Breath continued to wail on the organ pipes. Slowly the black and white Cat descended the tree, and presently leapt at my feet with a bound that thrilled through me, and expelled a scream-like note from my instrument. But to my astonishment, my enemy did not attack me; on the contrary, he approached the offending boots humbly, and caressed them with his head. Still I continued to play, and after every inch of my Bluchers had received homage from the Cat's hitherto terrible muzzle, he sprang on the seat beside me, and purred and gently mewed, and finally crept on to my shoulders and lovingly smelt at the mouth-organ as I played it. From that day hostilities ceased between us.

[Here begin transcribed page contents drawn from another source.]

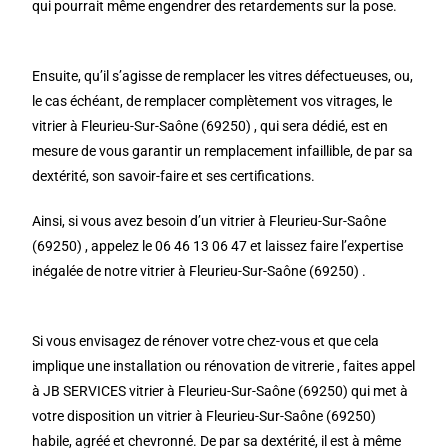
qui pourrait même engendrer des retardements sur la pose.
Ensuite, qu’il s’agisse de remplacer les vitres défectueuses, ou,
le cas échéant, de remplacer complètement vos vitrages, le
vitrier à Fleurieu-Sur-Saône (69250) , qui sera dédié, est en
mesure de vous garantir un remplacement infaillible, de par sa
dextérité, son savoir-faire et ses certifications.
Ainsi, si vous avez besoin d’un vitrier à Fleurieu-Sur-Saône
(69250) , appelez le 06 46 13 06 47 et laissez faire l’expertise
inégalée de notre vitrier à Fleurieu-Sur-Saône (69250) .
Si vous envisagez de rénover votre chez-vous et que cela
implique une installation ou rénovation de vitrerie , faites appel
à JB SERVICES vitrier à Fleurieu-Sur-Saône (69250) qui met à
votre disposition un vitrier à Fleurieu-Sur-Saône (69250)
habile, agréé et chevronné. De par sa dextérité, il est à même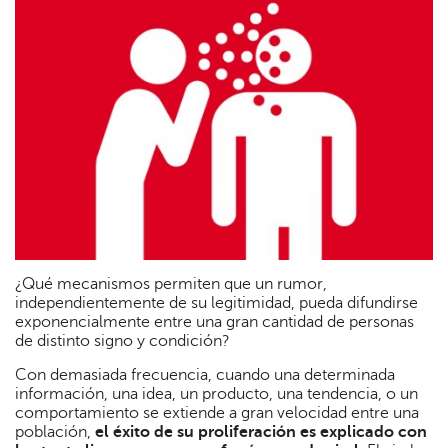
¿Qué mecanismos permiten que un rumor,
independientemente de su legitimidad, pueda difundirse
exponencialmente entre una gran cantidad de personas
de distinto signo y condición?
Con demasiada frecuencia, cuando una determinada
información, una idea, un producto, una tendencia, o un
comportamiento se extiende a gran velocidad entre una
población,
el éxito de su proliferación es explicado con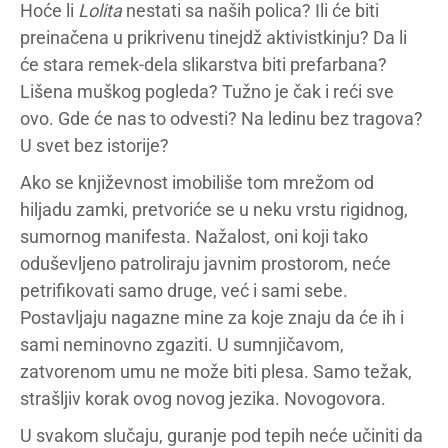
Hoće li
Lolita
nestati sa naših polica? Ili će biti
preinačena u prikrivenu tinejdž aktivistkinju? Da li
će stara remek-dela slikarstva biti prefarbana?
Lišena muškog pogleda? Tužno je čak i reći sve
ovo. Gde će nas to odvesti? Na ledinu bez tragova?
U svet bez istorije?
Ako se književnost imobiliše tom mrežom od
hiljadu zamki, pretvoriće se u neku vrstu rigidnog,
sumornog manifesta. Nažalost, oni koji tako
oduševljeno patroliraju javnim prostorom, neće
petrifikovati samo druge, već i sami sebe.
Postavljaju nagazne mine za koje znaju da će ih i
sami neminovno zgaziti. U sumnjičavom,
zatvorenom umu ne može biti plesa. Samo težak,
strašljiv korak ovog novog jezika. Novogovora.
U svakom slučaju, guranje pod tepih neće učiniti da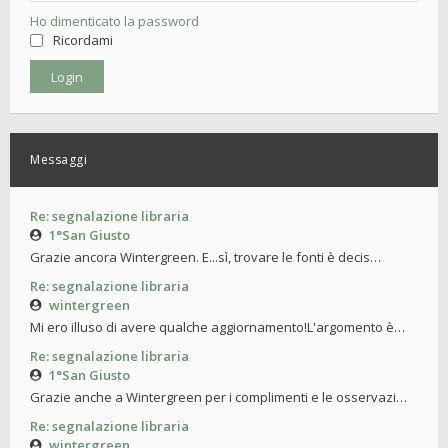
Ho dimenticato la password
Ricordami
Messaggi
Re: segnalazione libraria
1°San Giusto
Grazie ancora Wintergreen. E...sì, trovare le fonti è decis…
Re: segnalazione libraria
wintergreen
Mi ero illuso di avere qualche aggiornamento!L'argomento è…
Re: segnalazione libraria
1°San Giusto
Grazie anche a Wintergreen per i complimenti e le osservazi…
Re: segnalazione libraria
wintergreen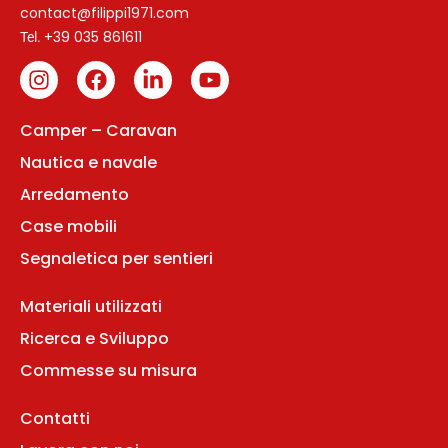
contact@filippi1971.com
+39 035 861611
Tel.
Camper – Caravan
Nautica e navale
Arredamento
Case mobili
Segnaletica per sentieri
Materiali utilizzati
Ricerca e Sviluppo
Commesse su misura
Contatti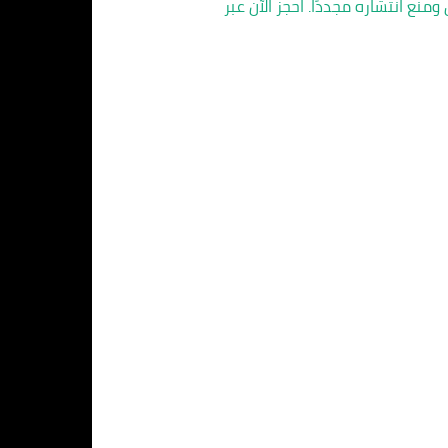
منع انتشاره مجددًا. احجز الآن عبر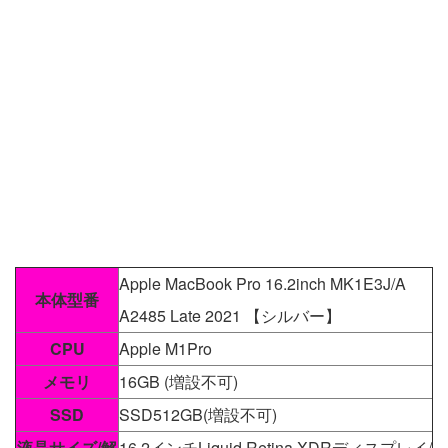
Apple MacBook Pro 16.2inch MK1E3J/A
本体型番
A2485 Late 2021 【シルバー】
CPU
Apple M1Pro
メモリ
16GB (増設不可)
SSD
SSD512GB(増設不可)
液晶サイズ/解
16.2インチLiquid Retina XDRディスプレイ/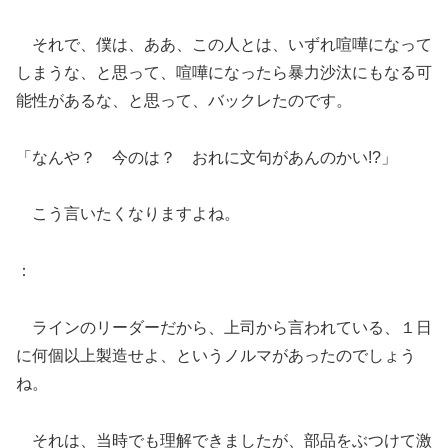
それで、僕は、ああ、この人とは、いずれ喧嘩になって
しまうな、と思って、喧嘩になったら暴力沙汰にもなる可
能性があるな、と思って、バックレたのです。
「なんや？ 今のは？ おれに文句があんのかい!?」
こう言いたくなりますよね。
：
ラインのリーダーだから、上司から言われている、１日
に何個以上製造せよ、というノルマがあったのでしょう
ね。
それは、当時でも理解できましたが、部品をぶつけて激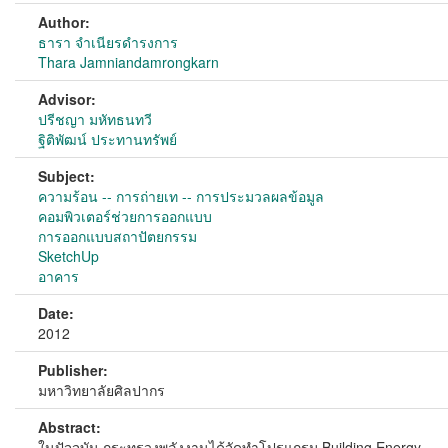
Author:
ธารา จำเนียรดำรงการ
Thara Jamniandamrongkarn
Advisor:
ปรีชญา มหัทธนทวี
ฐิติพัฒน์ ประทานทรัพย์
Subject:
ความร้อน -- การถ่ายเท -- การประมวลผลข้อมูล
คอมพิวเตอร์ช่วยการออกแบบ
การออกแบบสถาปัตยกรรม
SketchUp
อาคาร
Date:
2012
Publisher:
มหาวิทยาลัยศิลปากร
Abstract:
ในปัจจุบัน กระทรวงพลังงานได้จัดทำโปรแกรม Building Energy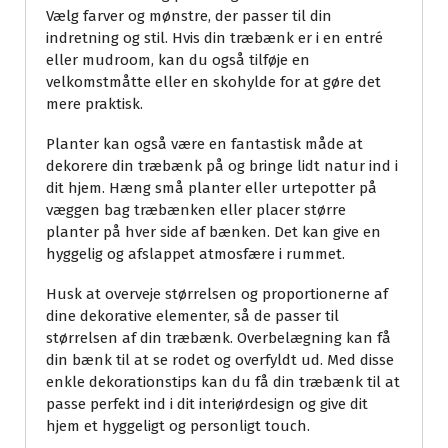
Vælg farver og mønstre, der passer til din
indretning og stil. Hvis din træbænk er i en entré
eller mudroom, kan du også tilføje en
velkomstmåtte eller en skohylde for at gøre det
mere praktisk.
Planter kan også være en fantastisk måde at
dekorere din træbænk på og bringe lidt natur ind i
dit hjem. Hæng små planter eller urtepotter på
væggen bag træbænken eller placer større
planter på hver side af bænken. Det kan give en
hyggelig og afslappet atmosfære i rummet.
Husk at overveje størrelsen og proportionerne af
dine dekorative elementer, så de passer til
størrelsen af din træbænk. Overbelægning kan få
din bænk til at se rodet og overfyldt ud. Med disse
enkle dekorationstips kan du få din træbænk til at
passe perfekt ind i dit interiørdesign og give dit
hjem et hyggeligt og personligt touch.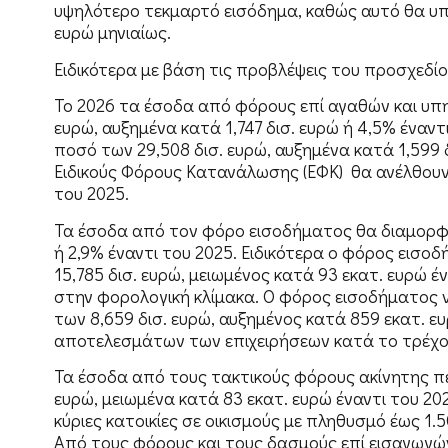
υψηλότερο τεκμαρτό εισόδημα, καθώς αυτό θα υπ
ευρώ μηνιαίως.
Ειδικότερα με βάση τις προβλέψεις του προσχεδί
Το 2026 τα έσοδα από φόρους επί αγαθών και υπ
ευρώ, αυξημένα κατά 1,747 δισ. ευρώ ή 4,5% ένα
ποσό των 29,508 δισ. ευρώ, αυξημένα κατά 1,599 δ
Ειδικούς Φόρους Κατανάλωσης (ΕΦΚ) θα ανέλθουν σ
του 2025.
Τα έσοδα από τον φόρο εισοδήματος θα διαμορφωθ
ή 2,9% έναντι του 2025. Ειδικότερα ο φόρος ει
15,785 δισ. ευρώ, μειωμένος κατά 93 εκατ. ευρώ
στην φορολογική κλίμακα. Ο φόρος εισοδήματος
των 8,659 δισ. ευρώ, αυξημένος κατά 859 εκατ. 
αποτελεσμάτων των επιχειρήσεων κατά το τρέχον
Τα έσοδα από τους τακτικούς φόρους ακίνητης πε
ευρώ, μειωμένα κατά 83 εκατ. ευρώ έναντι του 20
κύριες κατοικίες σε οικισμούς με πληθυσμό έως 1.
Από τους φόρους και τους δασμούς επί εισαγωγώ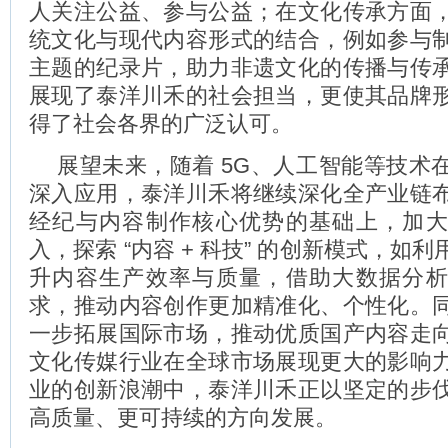
人关注公益、参与公益；在文化传承方面
统文化与现代内容形式的结合，例如参与
主题的纪录片，助力非遗文化的传播与传
展现了泰洋川禾的社会担当，更使其品牌
得了社会各界的广泛认可。
展望未来，随着 5G、人工智能等技术
深入应用，泰洋川禾将继续深化全产业链
经纪与内容制作核心优势的基础上，加
入，探索 “内容 + 科技” 的创新模式，如
升内容生产效率与质量，借助大数据分
求，推动内容创作更加精准化、个性化。
一步拓展国际市场，推动优质国产内容走
文化传媒行业在全球市场展现更大的影响
业的创新浪潮中，泰洋川禾正以坚定的步
高质量、更可持续的方向发展。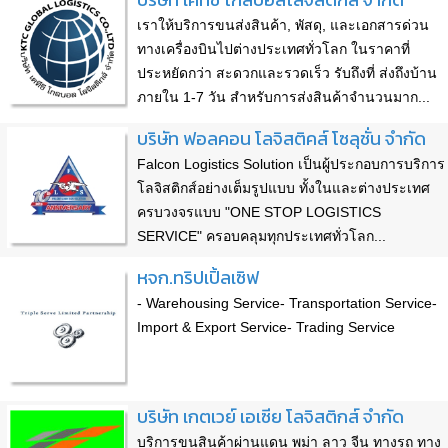
เราให้บริการขนส่งสินค้า, พัสดุ, และเอกสารด่วน
ทางเครื่องบินไปต่างประเทศทั่วโลก ในราคาที่
ประหยัดกว่า สะดวกและรวดเร็ว รับถึงที่ ส่งถึงบ้าน
ภายใน 1-7 วัน สำหรับการส่งสินค้าจำนวนมาก...
บริษัท ฟอลคอน โลจิสติคส์ โซลุชั่น จำกัด
Falcon Logistics Solution เป็นผู้ประกอบการบริการ
โลจิสติกส์อย่างเต็มรูปแบบ ทั้งในและต่างประเทศ
ครบวงจรแบบ "ONE STOP LOGISTICS
SERVICE" ครอบคลุมทุกประเทศทั่วโลก...
หจก.ทริปเปิ้ลเซิฟ
- Warehousing Service- Transportation Service-
Import & Export Service- Trading Service
บริษัท เกตเวย์ เอเซีย โลจิสติกส์ จำกัด
บริการขนสินค้าผ่านแดน พม่า ลาว จีน ทางรถ ทาง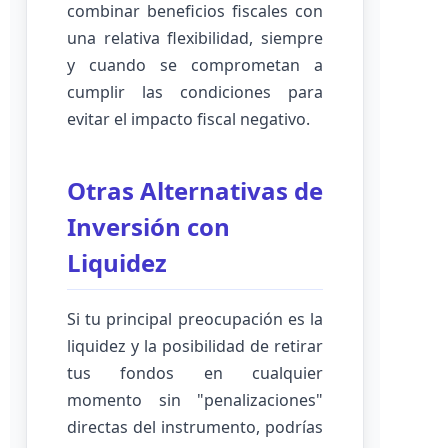
combinar beneficios fiscales con
una relativa flexibilidad, siempre
y cuando se comprometan a
cumplir las condiciones para
evitar el impacto fiscal negativo.
Otras Alternativas de
Inversión con
Liquidez
Si tu principal preocupación es la
liquidez y la posibilidad de retirar
tus fondos en cualquier
momento sin "penalizaciones"
directas del instrumento, podrías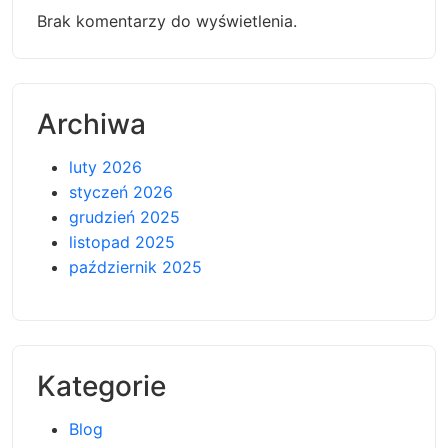
Brak komentarzy do wyświetlenia.
Archiwa
luty 2026
styczeń 2026
grudzień 2025
listopad 2025
październik 2025
Kategorie
Blog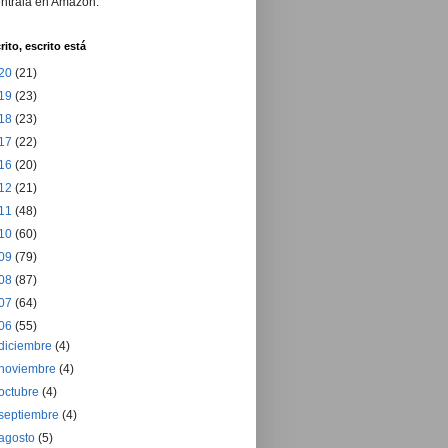
ntrala en Amazon.
rito, escrito está
20
(21)
19
(23)
18
(23)
17
(22)
16
(20)
12
(21)
11
(48)
10
(60)
09
(79)
08
(87)
07
(64)
06
(55)
diciembre
(4)
noviembre
(4)
octubre
(4)
septiembre
(4)
agosto
(5)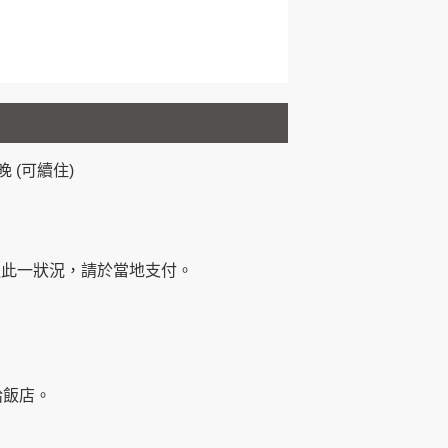
 (可續住)
遇此一狀況，請於當地支付。
給飯店。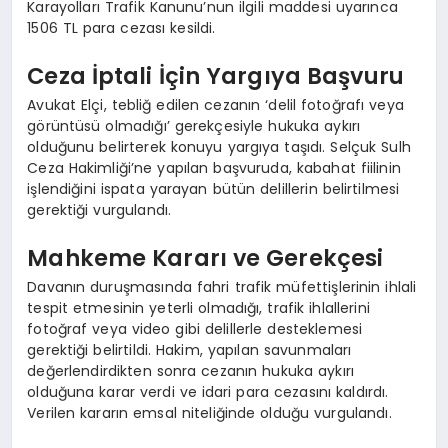
Karayolları Trafik Kanunu’nun ilgili maddesi uyarınca
1506 TL para cezası kesildi.
Ceza İptali İçin Yargıya Başvuru
Avukat Elçi, tebliğ edilen cezanın ‘delil fotoğrafı veya
görüntüsü olmadığı’ gerekçesiyle hukuka aykırı
olduğunu belirterek konuyu yargıya taşıdı. Selçuk Sulh
Ceza Hakimliği’ne yapılan başvuruda, kabahat fiilinin
işlendiğini ispata yarayan bütün delillerin belirtilmesi
gerektiği vurgulandı.
Mahkeme Kararı ve Gerekçesi
Davanın duruşmasında fahri trafik müfettişlerinin ihlali
tespit etmesinin yeterli olmadığı, trafik ihlallerini
fotoğraf veya video gibi delillerle desteklemesi
gerektiği belirtildi. Hakim, yapılan savunmaları
değerlendirdikten sonra cezanın hukuka aykırı
olduğuna karar verdi ve idari para cezasını kaldırdı.
Verilen kararın emsal niteliğinde olduğu vurgulandı.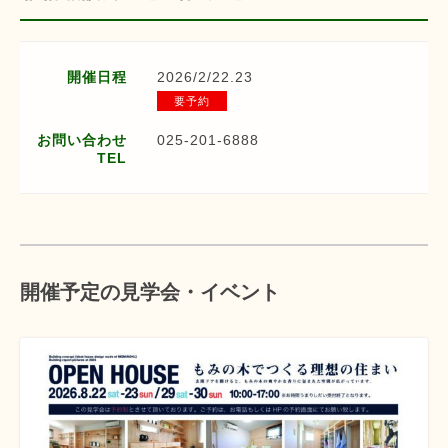
開催日程
2026/2/22.23
要予約
お問い合わせ
025-201-6888
TEL
開催予定の見学会・イベント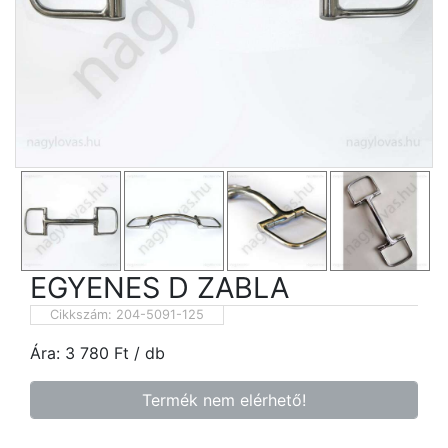
EGYENES D ZABLA
Cikkszám:
204-5091-125
Ára:
3 780
Ft
/ db
Termék nem elérhető!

He would sit on my shoulders for half an hour together, and sing, after his fashion, while I played, and I had only to strike up to lure him from any part of the premises where he might happen to be.
"There used to come to our house a young man who played the trombone, and having heard the story, insisted that there was nothing in it, - that all Cats like music, and that savage as was our Cat to strangers, he would be bound to conquer him with a single blast of his favorite instrument. Next time he came armed with the terrible-looking trombone, which our Cat no sooner saw than, (as I had predicted, for I knew his nature better than anyone else could) he took a violent dislike to it. A blast on the trombone; the effect was as he prognosticated instantaneous, though not perfectly satisfactory; the brazen note was immediately responded to by one equally loud from our Cat, who appeared to regard it as a challenge to combat, and thickened his tail and bared his teeth accordingly, at the same time swearing and spitting dreadfully. I need not say that the trombone-player was discomfited, while my fame as a Cat-charmer was considerably augmented."
Poor Pussy! her character is not often properly understood, as we read elsewhere: "One or two common errors about Cats may be noticed. Many persons will destroy them when anything is the matter with them, whereas, in many cases they would recover with a little care. Some think they do not drink much, which is a mistake. Water should always be placed within their reach. As to their want of attachment, there is no doubt that is generally owing to the neglect (if not worse treatment) they often experience. Every animal will ordinarily return kindness for kindness; and, if persons will only try, they will not find Cats an exception. But to knock an animal about, or hardly ever to notice it, and to punish severely any fault it may commit, are not ways to attach it to you. The writer has heard of more than one instance in which, on its master's death, a favourite Cat has gone away and not been seen again. There is a great diversity of character in Cats, as, indeed, in all animals. As to the colour, this is not of such importance as the shape. She should be well rounded, compactly formed, with small ears and fur of fine texture. It sometimes happens that ordinary-looking Cats have some very good qualities. Cats are very much afraid of each other: two of them will often look at one another over a plate for a long time, neither venturing to move or to take anything. At other times they are great bullies. One will get close up to another, and scream into his ear until the other gradually shrinks back and runs off when he has got clear."